The max throughput of 802.11n WiFi operating in the 2.4 GHz band (which uses 20 MHz wide channels), according to the specs, is 300 Mbps. Obviously you could sit right next to your router and get an extremely high SNR, e.g. 60 dB, but to be reliable/practical the max throughput MCS (recall the staircase curve from above) is unlikely to require an SNR that high. You can even take a look at the MCS list for 802.11n. 802.11n goes up to 64-QAM, and combined with channel coding, it requires an SNR around 25 dB according to this table. That means, even at 60 dB SNR your WiFi will still use 64-QAM. So at 25 dB the Shannon limit is roughly 8.3 bits/s/Hz, which given 20 MHz of spectrum is 166 Mbps. But when you take into account MIMO, which we will cover in a future chapter, you can get four of those streams running in parallel, resulting in 664 Mbps. Cut that number in half and you get something very close to the advertised max speed of 300 Mbps, for 802.11n WiFi in the 2.4 GHz band.

The proof behind the Shannon limit is pretty crazy, it involves math that looks like this:

../_images/shannon_limit_proof.png

For more info see here.

State of the Art Codes

Currently, the best channel coding schemes are:

  1. Turbo codes, used in 3G, 4G, NASA’s spacecraft and many other places.
  2. LDPC codes, used in DVB-S2, WiMAX, IEEE 802.11n, and many others.

Both of these codes approach the Shannon Limit (i.e., almost hit it under certain SNRs). Hamming codes and other simpler codes get no where near the Shannon Limit. So from a research point of view, there is not a lot of room left to improve, in terms of the codes themselves. Current research is focusing more on making the decoding more computationally efficient, and on the adaptive aspect.

Low-density parity-check (LDPC) codes are a class of highly efficient linear block codes. They were first introduced by Robert G. Gallager in his PhD dissertation in 1960 at MIT. Due to the computational complexity in implementing them, they were ignored until the 1990s!

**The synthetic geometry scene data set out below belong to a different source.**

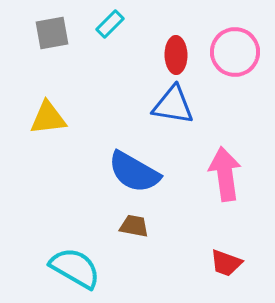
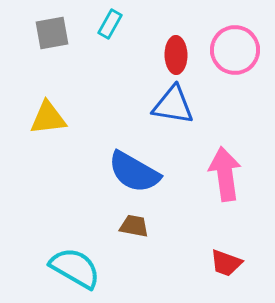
cyan rectangle: rotated 16 degrees counterclockwise
pink circle: moved 2 px up
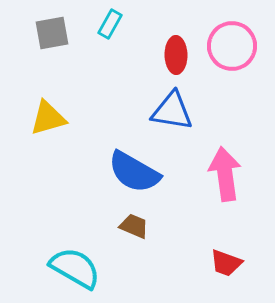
pink circle: moved 3 px left, 4 px up
blue triangle: moved 1 px left, 6 px down
yellow triangle: rotated 9 degrees counterclockwise
brown trapezoid: rotated 12 degrees clockwise
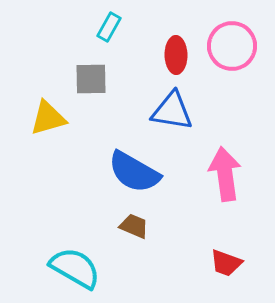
cyan rectangle: moved 1 px left, 3 px down
gray square: moved 39 px right, 46 px down; rotated 9 degrees clockwise
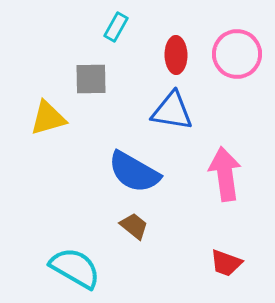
cyan rectangle: moved 7 px right
pink circle: moved 5 px right, 8 px down
brown trapezoid: rotated 16 degrees clockwise
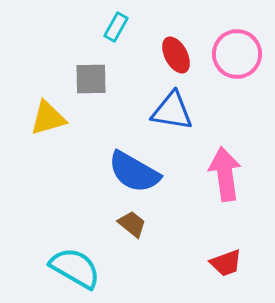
red ellipse: rotated 27 degrees counterclockwise
brown trapezoid: moved 2 px left, 2 px up
red trapezoid: rotated 40 degrees counterclockwise
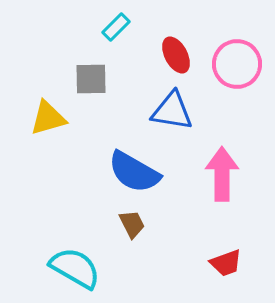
cyan rectangle: rotated 16 degrees clockwise
pink circle: moved 10 px down
pink arrow: moved 3 px left; rotated 8 degrees clockwise
brown trapezoid: rotated 24 degrees clockwise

He is 89 at the time of writing this, still alive, and has won many prizes for his work (decades after he did it). It is not patented, so free to use (unlike turbo codes), which is why it was used in many open protocols.

Turbo codes are based on convolutional codes. It’s a class of code that combines two or more simpler convolutional codes and an interleaver. The fundamental patent application for turbo codes was filed on April 23, 1991. The inventors were French, so when Qualcomm wanted to use turbo codes in CDMA for 3G they had to create a fee-bearing patent license agreement with France Telecom. The primary patent expired August 29, 2013.